Three main energy resources ― crude oil, coal and natural gas ― account for about 20 percent of the nation's total imports. The decline in international energy prices is encouraging for Korea, which relies heavily on imports for fuel.

It is urgent, therefore, for the nation to revive its sluggish export performance and maintain a trade surplus trend. What is most significant is the trend occurring in the global semiconductor market compounded by exports to China. Korea's semiconductor exports plummeted 28 percent year-on-year last month. This represented a slight recovery from April when chip exports sank 41 percent marking the biggest drop ever. However, semiconductor exports have continued to remain sluggish, exacerbated by lackluster sales of memory chips, in particular. Against this backdrop, Korea's exports to China amounted to $60.1 billion in the first half of this year, down 26 percent from a year ago.

Now, Korea Inc. should double down on its efforts to sharpen the competitive edge of its main export products and diversify export markets, while paying close attention to the global economic trend. But the prospects of Korea's exports and trade surplus are not so bright, according to various reports submitted by domestic economic think tanks.

The Korea International Trade Association (KITA) released a report, Wednesday, forecasting the nation's exports to drop 3.1 percent in the latter half of this year, resulting in a $1.2 billion trade deficit. This indicates that the trade balance began to improve from the first half, but will continue to remain in the red.

Despite the continued decline in exports, it is noteworthy that outbound shipments dipped by the slowest rate this year. Expectations are growing over the possible recovery of exports that declined 16.4 percent in January. It is time for the Yoon Suk Yeol administration and businesses alike to mobilize all possible measures to ensure that the recent trade surplus continues.
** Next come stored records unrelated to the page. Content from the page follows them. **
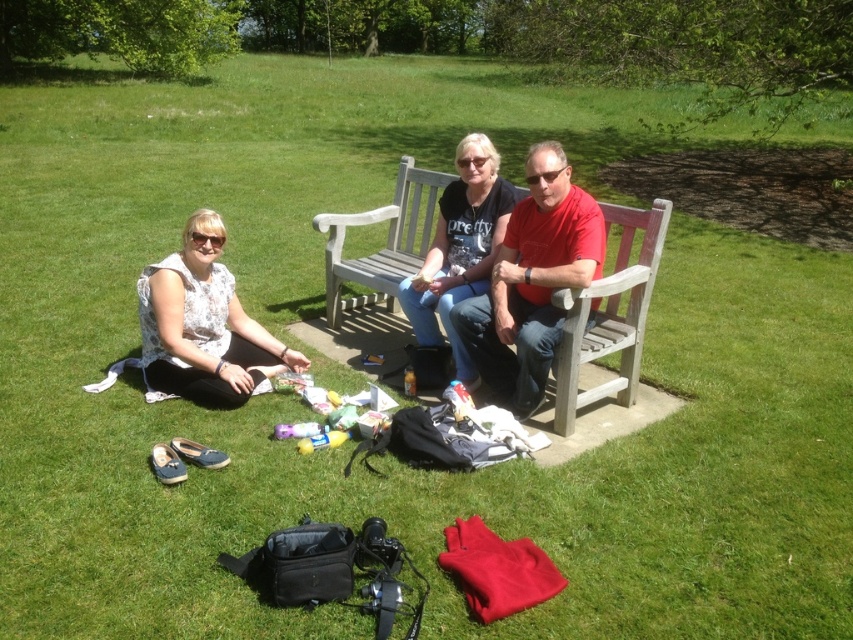 Question: Which of these objects is positioned farthest from the red matte shirt at center?

Choices:
 (A) white floral dress at lower left
 (B) wooden park bench at center

Answer: (A)

Question: Is red matte shirt at center to the left of matte black t-shirt at center from the viewer's perspective?

Choices:
 (A) yes
 (B) no

Answer: (B)

Question: Which point is closer to the camera?

Choices:
 (A) (624, 358)
 (B) (165, 262)
 (C) (436, 301)
 (D) (524, 396)

Answer: (B)

Question: Does white floral dress at lower left have a lesser width compared to matte black t-shirt at center?

Choices:
 (A) yes
 (B) no

Answer: (B)

Question: Does wooden park bench at center have a greater width compared to matte black t-shirt at center?

Choices:
 (A) no
 (B) yes

Answer: (B)

Question: Which point is farther to the camera?

Choices:
 (A) matte black t-shirt at center
 (B) white floral dress at lower left
 (C) red matte shirt at center

Answer: (A) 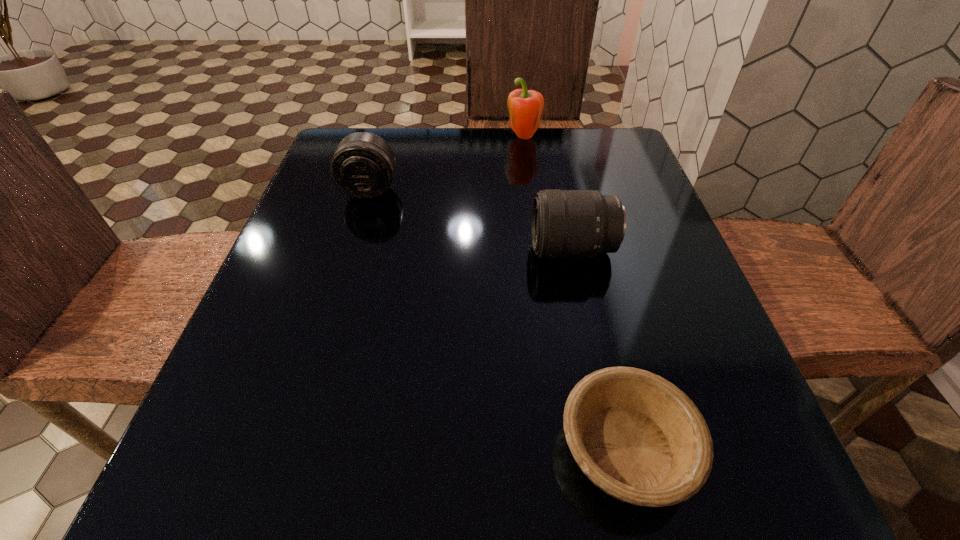 Where is `free space between the leftmost object and the pepper`? free space between the leftmost object and the pepper is located at coordinates (446, 164).

I want to click on free space between the nearest object and the tallest object, so click(575, 294).

The image size is (960, 540). Find the location of `free point between the farther telephoto lens and the tallest object`. free point between the farther telephoto lens and the tallest object is located at coordinates (446, 164).

The image size is (960, 540). I want to click on empty location between the bowl and the second nearest object, so [599, 349].

Identify the location of the third closest object relative to the bowl. (525, 106).

You are a GUI agent. You are given a task and a screenshot of the screen. Output one action in this format:
    pyautogui.click(x=<x>, y=<y>)
    Task: Click on the object that is the third closest one to the bowl
    
    Given the screenshot: What is the action you would take?
    pyautogui.click(x=525, y=106)

Where is `vacant area in the image that satisfies the following two spatial constraints: 1. on the front-facing side of the bowl; 2. on the right side of the third nearest object`? The height and width of the screenshot is (540, 960). vacant area in the image that satisfies the following two spatial constraints: 1. on the front-facing side of the bowl; 2. on the right side of the third nearest object is located at coordinates (293, 448).

Locate an element on the screen. The image size is (960, 540). vacant space that satisfies the following two spatial constraints: 1. on the back side of the shortest object; 2. on the surface of the right telephoto lens is located at coordinates (580, 249).

Find the location of a particular element. The height and width of the screenshot is (540, 960). free space in the image that satisfies the following two spatial constraints: 1. on the back side of the nearest object; 2. on the surface of the nearer telephoto lens is located at coordinates (580, 249).

I want to click on vacant space that satisfies the following two spatial constraints: 1. on the back side of the shortest object; 2. on the surface of the nearer telephoto lens, so pos(580,249). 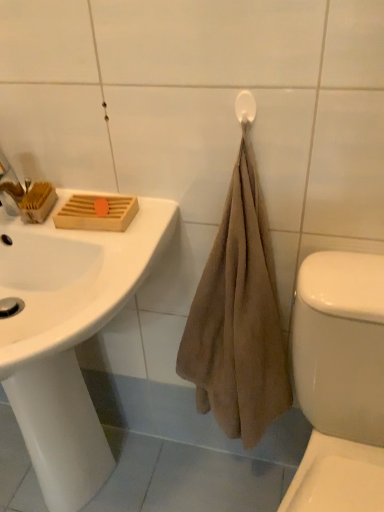 Question: Considering the relative sizes of white plastic towel bar at upper right and white glossy toilet at lower right in the image provided, is white plastic towel bar at upper right wider than white glossy toilet at lower right?

Choices:
 (A) no
 (B) yes

Answer: (A)

Question: Could you tell me if white plastic towel bar at upper right is turned towards white glossy toilet at lower right?

Choices:
 (A) no
 (B) yes

Answer: (A)

Question: Are white plastic towel bar at upper right and white glossy toilet at lower right located far from each other?

Choices:
 (A) yes
 (B) no

Answer: (B)

Question: From a real-world perspective, is white plastic towel bar at upper right located higher than white glossy toilet at lower right?

Choices:
 (A) yes
 (B) no

Answer: (A)

Question: Considering the relative positions of white plastic towel bar at upper right and white glossy toilet at lower right in the image provided, is white plastic towel bar at upper right to the left of white glossy toilet at lower right from the viewer's perspective?

Choices:
 (A) yes
 (B) no

Answer: (A)

Question: Which is correct: white glossy sink at upper left is inside white plastic towel bar at upper right, or outside of it?

Choices:
 (A) outside
 (B) inside

Answer: (A)

Question: Based on their positions, is white glossy sink at upper left located to the left or right of white plastic towel bar at upper right?

Choices:
 (A) right
 (B) left

Answer: (B)

Question: From the image's perspective, relative to white plastic towel bar at upper right, is white glossy sink at upper left above or below?

Choices:
 (A) below
 (B) above

Answer: (A)

Question: In terms of height, does white glossy sink at upper left look taller or shorter compared to white plastic towel bar at upper right?

Choices:
 (A) short
 (B) tall

Answer: (B)

Question: Considering the positions of white glossy sink at upper left and white glossy toilet at lower right in the image, is white glossy sink at upper left taller or shorter than white glossy toilet at lower right?

Choices:
 (A) short
 (B) tall

Answer: (A)

Question: Is white glossy sink at upper left wider or thinner than white glossy toilet at lower right?

Choices:
 (A) wide
 (B) thin

Answer: (A)

Question: Is white glossy sink at upper left to the left or to the right of white glossy toilet at lower right in the image?

Choices:
 (A) right
 (B) left

Answer: (B)

Question: From the image's perspective, relative to white glossy toilet at lower right, is white glossy sink at upper left above or below?

Choices:
 (A) above
 (B) below

Answer: (A)

Question: From a real-world perspective, is white glossy toilet at lower right above or below white plastic towel bar at upper right?

Choices:
 (A) below
 (B) above

Answer: (A)

Question: Is white glossy toilet at lower right inside the boundaries of white plastic towel bar at upper right, or outside?

Choices:
 (A) outside
 (B) inside

Answer: (A) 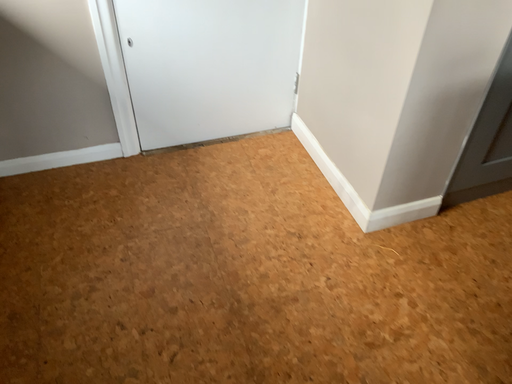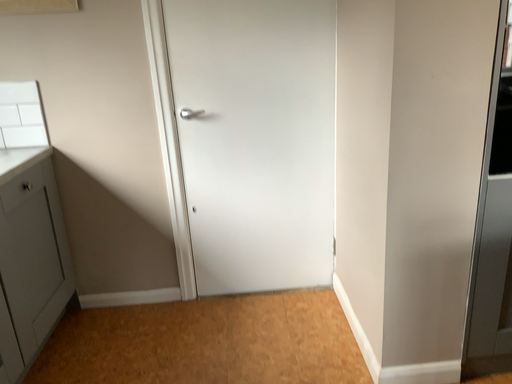 Question: Which way did the camera rotate in the video?

Choices:
 (A) rotated left
 (B) rotated right

Answer: (A)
They should make combined efforts to revitalize the momentum in order to boost exports despite diverse challenges at home and abroad. Major economies around the world have been struggling to cope with high inflations paired with interest rates hikes to curb inflation. Efforts should be focused on increasing sales of main export items such as automobiles and ships, while taking steps to cushion possible declines in semiconductor exports.